Обозначим остаточный спектр предыдущего кадра как

. Для каждого пика в текущем остаточном спектре вычисляется нормированная корреляция с формой, которая в предыдущем остаточном спектре соответствует положению этого пика. Если сигнал устойчив, пики от кадра к кадру не должны существенно перемещаться, а их положение и форма должны быть приблизительно одинаковыми. Таким образом, операция корреляции принимает во внимание все индексы (элементы разрешения) конкретного пика, которые определяются двумя последовательными минимумами. Нормированная корреляция вычисляется с использованием следующего соотношения:We denote the residual spectrum of the previous frame as

. For each peak in the current residual spectrum, a normalized correlation is calculated with the shape that in the previous residual spectrum corresponds to the position of this peak. If the signal is stable, the peaks from frame to frame should not move significantly, and their position and shape should be approximately the same. Thus, the correlation operation takes into account all the indices (resolution elements) of a particular peak, which are determined by two consecutive minima. The normalized correlation is calculated using the following relationship:

Головным элементам разрешения cor_map до

и завершающим элементам разрешения cor_map от

присваиваются нулевые значения. Карта корреляции показана на фиг.4.Head elements of permission cor_map to

and trailing cor_map permission elements from

assigned zero values. A correlation map is shown in FIG. 4.

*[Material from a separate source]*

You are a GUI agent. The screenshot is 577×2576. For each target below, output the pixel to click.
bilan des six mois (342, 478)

Карта корреляции текущего кадра используется для модификации ее долговременного значения, которое описывается следующим образом:The correlation map of the current frame is used to modify its long-term value, which is described as follows:

(34)

где

. Для всех k cor_map_LT присваиваются нулевые начальные значения.Where

. For all k cor_map_LT , zero initial values are assigned.

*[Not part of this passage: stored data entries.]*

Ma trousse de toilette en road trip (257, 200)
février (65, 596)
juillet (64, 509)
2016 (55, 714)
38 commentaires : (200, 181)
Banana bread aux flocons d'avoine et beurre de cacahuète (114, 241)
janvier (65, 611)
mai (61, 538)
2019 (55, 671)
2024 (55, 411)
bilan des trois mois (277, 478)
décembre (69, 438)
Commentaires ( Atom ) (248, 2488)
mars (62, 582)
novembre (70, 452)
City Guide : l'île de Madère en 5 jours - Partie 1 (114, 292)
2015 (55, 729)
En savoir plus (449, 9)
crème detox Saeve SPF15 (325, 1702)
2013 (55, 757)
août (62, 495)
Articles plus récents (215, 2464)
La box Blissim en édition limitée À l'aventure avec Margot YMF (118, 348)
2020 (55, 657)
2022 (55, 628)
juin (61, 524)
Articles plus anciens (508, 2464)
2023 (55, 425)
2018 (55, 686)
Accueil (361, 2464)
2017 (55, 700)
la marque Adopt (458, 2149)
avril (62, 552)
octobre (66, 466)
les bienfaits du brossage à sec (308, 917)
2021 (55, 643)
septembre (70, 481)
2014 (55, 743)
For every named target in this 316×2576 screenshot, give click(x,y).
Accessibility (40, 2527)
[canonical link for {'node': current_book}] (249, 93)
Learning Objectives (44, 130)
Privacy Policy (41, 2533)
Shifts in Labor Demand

В конечном итоге все значения cor_map_LT суммируются (например, посредством сумматора)Ultimately, all cor_map_LT values are summed (e.g. via an adder)

(35)

Если какое-либо значение cor_map_LT(j), j=0,…,N _SPEC -1 превышает порог 0,95, флагу cor_srong (которое может рассматриваться как детектор) присваивается значение 1, иначе присваивается нулевое значение.If any value of cor_map_LT (j), j = 0, ..., N _SPEC -1 exceeds the threshold of 0.95, the flag cor_srong (which can be considered as a detector) is set to 1, otherwise it is set to zero.

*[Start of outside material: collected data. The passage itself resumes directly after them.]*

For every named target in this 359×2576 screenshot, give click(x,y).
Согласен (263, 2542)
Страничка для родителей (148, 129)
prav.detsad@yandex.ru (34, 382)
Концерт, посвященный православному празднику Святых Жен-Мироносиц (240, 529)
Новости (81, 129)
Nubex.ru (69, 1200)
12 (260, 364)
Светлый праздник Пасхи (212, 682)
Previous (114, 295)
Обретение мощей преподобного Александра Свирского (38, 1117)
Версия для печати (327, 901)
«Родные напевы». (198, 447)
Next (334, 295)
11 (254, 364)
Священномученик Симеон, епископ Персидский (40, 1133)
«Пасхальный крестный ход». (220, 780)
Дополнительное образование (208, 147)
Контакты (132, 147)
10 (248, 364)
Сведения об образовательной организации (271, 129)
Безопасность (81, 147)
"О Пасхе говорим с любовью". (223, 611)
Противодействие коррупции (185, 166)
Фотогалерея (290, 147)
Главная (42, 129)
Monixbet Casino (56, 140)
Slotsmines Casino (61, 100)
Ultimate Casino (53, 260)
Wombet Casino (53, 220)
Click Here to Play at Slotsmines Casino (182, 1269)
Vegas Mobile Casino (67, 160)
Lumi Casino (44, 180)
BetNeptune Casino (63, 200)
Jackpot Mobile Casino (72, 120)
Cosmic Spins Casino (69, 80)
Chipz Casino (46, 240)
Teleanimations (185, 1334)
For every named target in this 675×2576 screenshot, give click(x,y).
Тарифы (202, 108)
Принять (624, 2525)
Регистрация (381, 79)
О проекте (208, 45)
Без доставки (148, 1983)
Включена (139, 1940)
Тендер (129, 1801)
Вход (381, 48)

Принятие решения о тональной устойчивости вычисляется путем воздействия на cor_map_sum адаптивного порога thr_tonal. Порогу присваивается начальное значение 56, и он модифицируется в каждом кадре следующим образом:The decision on tonal stability is calculated by acting on the cor_map_sum adaptive threshold thr_tonal . The threshold is assigned an initial value of 56, and it is modified in each frame as follows:

если

if

иначеotherwise

конец.end.

Адаптивный порог thr_tonal имеет верхний предел 60 и нижний предел 49. Таким образом, он понижается, когда корреляция относительно хорошо указывает на активный сегмент сигнала и увеличивается в противном случае. При понижении порога большее количество кадров с большей вероятностью классифицируется как активное, особенно в конце активных периодов. Поэтому адаптивный порог может рассматриваться как затягивание.The adaptive threshold thr_tonal has an upper limit of 60 and a lower limit of 49. Thus, it decreases when the correlation relatively well indicates the active segment of the signal and increases otherwise. If the threshold is lowered, more frames are more likely to be classified as active, especially at the end of active periods. Therefore, the adaptive threshold can be considered as a drag.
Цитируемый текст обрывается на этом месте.